Why not really. As I wrote earlier this year, NASA’s budgetary priorities wrongly shook Venus to Mars. Although Venus is closer to Earth and more Earth-like, Mars has a surface on which we can stand, which was an easy sell for our 20th-century “space colonization” mentality.

But the more we look at Venus, the more we need to find out what the exploration looks like.

Silently, inside and outside NASA, a “Venus community” grew up wanting to explore its clouds and begging for a budget scrap. Its most exciting moment so far came in 2015, when NASA unveiled a concept mission called HAVOC – a zeppelin, basically, that you didn’t need to fill with helium or hydrogen. The air of the old earth regularly floats in the dense atmosphere of Venus. Tear off the fabric of the balloon, and high pressure can actually prevent air from escaping. Week.

As you might expect, the Venus community was filled with excitement over the discovery of phosphine on Monday. At least not because the NASA administrator gave time to give priority to the magic word: Venus by tweeting.

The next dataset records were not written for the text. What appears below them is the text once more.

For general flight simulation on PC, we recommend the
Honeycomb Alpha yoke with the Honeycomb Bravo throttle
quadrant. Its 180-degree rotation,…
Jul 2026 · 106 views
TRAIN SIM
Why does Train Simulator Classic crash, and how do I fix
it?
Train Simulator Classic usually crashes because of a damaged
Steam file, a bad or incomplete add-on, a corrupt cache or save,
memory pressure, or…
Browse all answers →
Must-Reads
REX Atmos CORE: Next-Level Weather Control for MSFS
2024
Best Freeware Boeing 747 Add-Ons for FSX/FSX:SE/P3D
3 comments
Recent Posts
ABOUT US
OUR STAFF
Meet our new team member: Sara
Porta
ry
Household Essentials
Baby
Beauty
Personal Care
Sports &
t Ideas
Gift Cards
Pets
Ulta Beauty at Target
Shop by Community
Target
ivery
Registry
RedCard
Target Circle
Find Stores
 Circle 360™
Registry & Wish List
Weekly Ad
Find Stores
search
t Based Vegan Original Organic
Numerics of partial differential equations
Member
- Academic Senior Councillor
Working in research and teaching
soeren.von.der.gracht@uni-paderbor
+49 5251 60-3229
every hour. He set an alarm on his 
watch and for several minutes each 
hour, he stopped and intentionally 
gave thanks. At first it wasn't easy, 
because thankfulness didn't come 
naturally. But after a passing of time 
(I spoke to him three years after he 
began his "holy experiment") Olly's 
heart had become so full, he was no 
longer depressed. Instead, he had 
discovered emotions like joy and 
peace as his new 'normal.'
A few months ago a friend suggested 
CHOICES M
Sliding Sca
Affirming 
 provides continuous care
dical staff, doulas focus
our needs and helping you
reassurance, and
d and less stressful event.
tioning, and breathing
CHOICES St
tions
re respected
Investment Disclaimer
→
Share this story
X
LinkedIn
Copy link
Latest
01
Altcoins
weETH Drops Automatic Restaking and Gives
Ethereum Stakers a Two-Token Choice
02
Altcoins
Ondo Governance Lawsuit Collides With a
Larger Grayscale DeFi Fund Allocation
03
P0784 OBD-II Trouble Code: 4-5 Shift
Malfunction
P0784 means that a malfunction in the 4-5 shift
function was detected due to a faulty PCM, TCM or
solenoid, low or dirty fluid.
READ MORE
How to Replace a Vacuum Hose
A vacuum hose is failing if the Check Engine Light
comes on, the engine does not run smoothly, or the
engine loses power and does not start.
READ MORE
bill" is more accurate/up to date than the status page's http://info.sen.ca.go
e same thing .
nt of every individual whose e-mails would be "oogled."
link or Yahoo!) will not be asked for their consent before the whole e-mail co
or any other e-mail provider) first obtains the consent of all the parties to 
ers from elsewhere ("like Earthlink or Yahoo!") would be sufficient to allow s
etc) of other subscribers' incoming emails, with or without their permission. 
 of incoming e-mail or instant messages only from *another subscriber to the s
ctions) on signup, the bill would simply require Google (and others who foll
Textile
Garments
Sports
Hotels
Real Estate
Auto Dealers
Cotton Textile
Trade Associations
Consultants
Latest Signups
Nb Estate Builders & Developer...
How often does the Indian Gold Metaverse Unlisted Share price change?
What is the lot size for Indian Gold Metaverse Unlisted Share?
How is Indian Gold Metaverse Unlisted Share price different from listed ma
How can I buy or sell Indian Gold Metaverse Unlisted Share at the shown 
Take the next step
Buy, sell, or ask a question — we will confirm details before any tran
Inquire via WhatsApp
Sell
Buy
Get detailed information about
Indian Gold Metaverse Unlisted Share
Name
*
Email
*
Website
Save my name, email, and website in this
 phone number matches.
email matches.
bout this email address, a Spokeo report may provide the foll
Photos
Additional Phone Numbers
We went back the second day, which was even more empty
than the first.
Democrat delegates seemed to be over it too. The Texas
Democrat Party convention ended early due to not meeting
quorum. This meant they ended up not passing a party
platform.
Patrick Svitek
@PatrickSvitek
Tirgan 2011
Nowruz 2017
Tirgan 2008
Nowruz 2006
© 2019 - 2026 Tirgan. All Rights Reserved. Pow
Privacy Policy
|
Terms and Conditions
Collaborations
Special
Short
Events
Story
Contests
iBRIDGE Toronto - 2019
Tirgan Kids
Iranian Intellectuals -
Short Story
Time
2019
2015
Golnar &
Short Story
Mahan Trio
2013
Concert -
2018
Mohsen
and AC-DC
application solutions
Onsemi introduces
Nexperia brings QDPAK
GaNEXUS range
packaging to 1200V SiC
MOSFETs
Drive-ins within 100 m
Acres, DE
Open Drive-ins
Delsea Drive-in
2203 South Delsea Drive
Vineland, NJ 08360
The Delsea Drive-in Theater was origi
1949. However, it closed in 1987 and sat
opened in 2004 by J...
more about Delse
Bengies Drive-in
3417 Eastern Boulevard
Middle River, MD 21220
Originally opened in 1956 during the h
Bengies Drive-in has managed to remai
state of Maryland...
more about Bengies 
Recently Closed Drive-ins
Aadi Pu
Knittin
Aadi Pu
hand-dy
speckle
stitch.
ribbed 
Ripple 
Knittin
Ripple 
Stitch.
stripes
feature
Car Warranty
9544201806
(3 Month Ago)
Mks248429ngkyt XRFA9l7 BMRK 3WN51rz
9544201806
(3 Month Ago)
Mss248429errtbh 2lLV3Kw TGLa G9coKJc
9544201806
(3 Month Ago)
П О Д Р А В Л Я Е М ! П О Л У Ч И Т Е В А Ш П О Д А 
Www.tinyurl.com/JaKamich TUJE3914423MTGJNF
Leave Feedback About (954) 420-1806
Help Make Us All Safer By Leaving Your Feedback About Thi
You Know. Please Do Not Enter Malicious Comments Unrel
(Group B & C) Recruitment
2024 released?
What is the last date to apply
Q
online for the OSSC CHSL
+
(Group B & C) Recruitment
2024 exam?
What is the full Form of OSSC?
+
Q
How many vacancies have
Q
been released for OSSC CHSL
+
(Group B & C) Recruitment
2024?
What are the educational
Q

Of course, caution is exercised in spades. Phosphine is also found in the giant, churning gas giants of Jupiter and Saturn. But to explain why it would exist on a rocky planet as small as Venus if it is not due to life, scientists say, you have to propose some geological process about which we do not yet know.

NASA’s Dyer says, “The exciting discovery of phosphine in Venus’s atmosphere confirms that Venus is likely a growing body of other places in our solar system where life exists now and in the past.” Confirms it. ” “Venus holds the key to our understanding of the development of rocky planets as homes for life.

“The discovery may be the first of many to come as NASA and other countries renew the Venus exploration program.”

Currently the ESA, the Russian Space Agency and NASA all have Venus probe plans that could arrive in this decade; The Phosphine announcement may well extend the launch dates. If and when the next investigation finds more evidence of life above the solar system’s most mysterious planet, we will be one step closer to confirming Carl Sagan’s legacy as a visionary Venutian genius.